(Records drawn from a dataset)

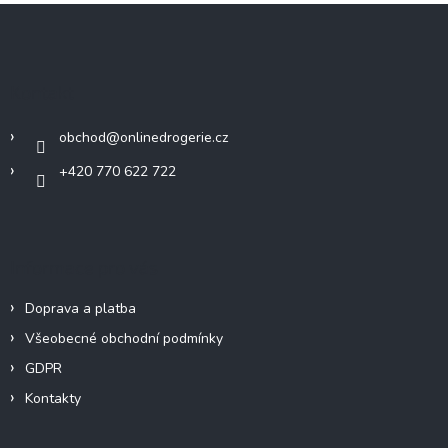
Z
á
p
a
Kontakt
t
í
obchod
@
onlinedrogerie.cz
+420 770 622 722
Informace pro vás
Doprava a platba
Všeobecné obchodní podmínky
GDPR
Kontakty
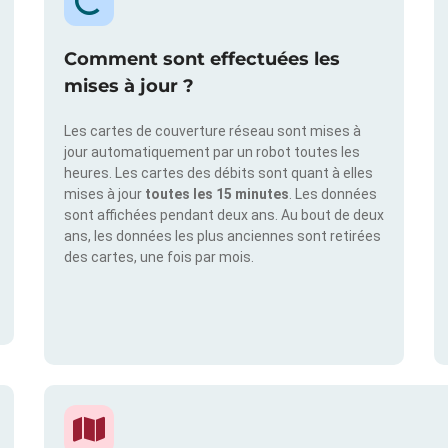
Comment sont effectuées les
mises à jour ?
Les cartes de couverture réseau sont mises à
jour automatiquement par un robot toutes les
heures. Les cartes des débits sont quant à elles
mises à jour
toutes les 15 minutes
. Les données
sont affichées pendant deux ans. Au bout de deux
ans, les données les plus anciennes sont retirées
des cartes, une fois par mois.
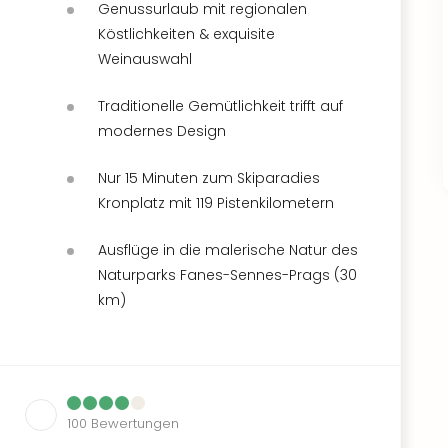
Genussurlaub mit regionalen
Köstlichkeiten & exquisite
Weinauswahl
Traditionelle Gemütlichkeit trifft auf
modernes Design
Nur 15 Minuten zum Skiparadies
Kronplatz mit 119 Pistenkilometern
Ausflüge in die malerische Natur des
Naturparks Fanes-Sennes-Prags (30
km)
100
Bewertungen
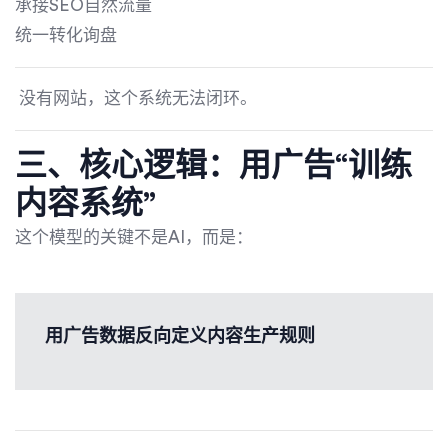
承接SEO自然流量
统一转化询盘
没有网站，这个系统无法闭环。
三、核心逻辑：用广告“训练
内容系统”
这个模型的关键不是AI，而是：
用广告数据反向定义内容生产规则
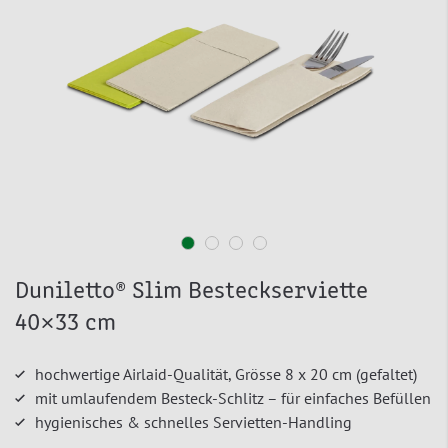
Duniletto® Slim Besteckserviette
40×33 cm
hochwertige Airlaid-Qualität, Grösse 8 x 20 cm (gefaltet)
mit umlaufendem Besteck-Schlitz – für einfaches Befüllen
hygienisches & schnelles Servietten-Handling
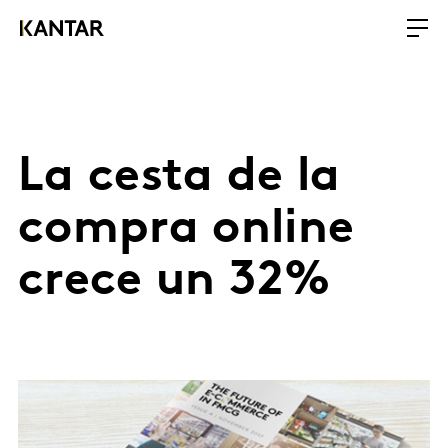
La cesta de la
compra online
crece un 32%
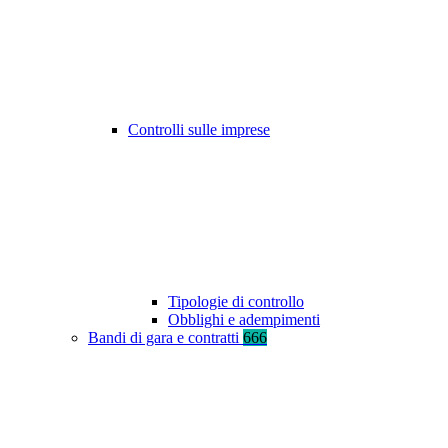
Controlli sulle imprese
Tipologie di controllo
Obblighi e adempimenti
Bandi di gara e contratti
666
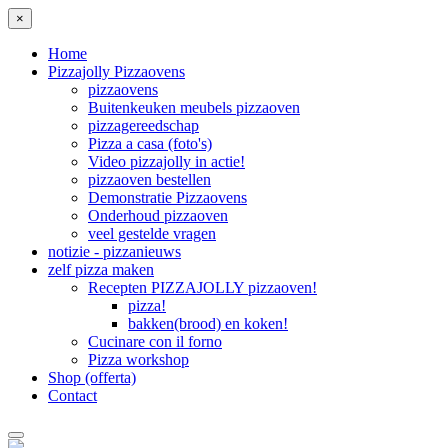
×
Home
Pizzajolly Pizzaovens
pizzaovens
Buitenkeuken meubels pizzaoven
pizzagereedschap
Pizza a casa (foto's)
Video pizzajolly in actie!
pizzaoven bestellen
Demonstratie Pizzaovens
Onderhoud pizzaoven
veel gestelde vragen
notizie - pizzanieuws
zelf pizza maken
Recepten PIZZAJOLLY pizzaoven!
pizza!
bakken(brood) en koken!
Cucinare con il forno
Pizza workshop
Shop (offerta)
Contact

REQUIRED ACTION:
The answer should contain only the lines from the start of the records above through the line with "Traditionelle Gemütlichkeit trifft auf", copied exactly, and no pictures.

ANSWER TO THE EXERCISE:
Z
á
p
a
Kontakt
t
í
obchod
@
onlinedrogerie.cz
+420 770 622 722
Informace pro vás
Doprava a platba
Všeobecné obchodní podmínky
GDPR
Kontakty
Comment sont effectuées les
mises à jour ?
Les cartes de couverture réseau sont mises à
jour automatiquement par un robot toutes les
heures. Les cartes des débits sont quant à elles
mises à jour
toutes les 15 minutes
. Les données
sont affichées pendant deux ans. Au bout de deux
ans, les données les plus anciennes sont retirées
des cartes, une fois par mois.
Genussurlaub mit regionalen
Köstlichkeiten & exquisite
Weinauswahl
Traditionelle Gemütlichkeit trifft auf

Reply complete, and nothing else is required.